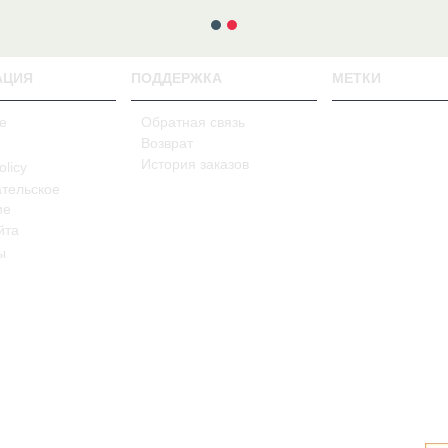
АЦИЯ
ПОДДЕРЖКА
МЕТКИ
е
Обратная связь
Возврат
История заказов
olicy
тельское
ие
йта
ы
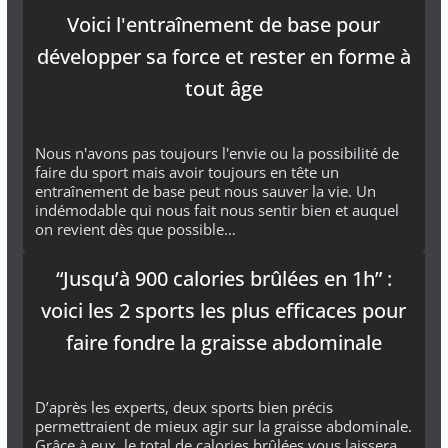
Voici l'entraînement de base pour
développer sa force et rester en forme à
tout âge
Nous n'avons pas toujours l'envie ou la possibilité de
faire du sport mais avoir toujours en tête un
entraînement de base peut nous sauver la vie. Un
indémodable qui nous fait nous sentir bien et auquel
on revient dès que possible…
“Jusqu’à 900 calories brûlées en 1h” :
voici les 2 sports les plus efficaces pour
faire fondre la graisse abdominale
D’après les experts, deux sports bien précis
permettraient de mieux agir sur la graisse abdominale.
Grâce à eux, le total de calories brûlées vous laissera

+---+

Your task is to copy each line of the material that contains the word "sports".

voici les 2 sports les plus efficaces pour
D’après les experts, deux sports bien précis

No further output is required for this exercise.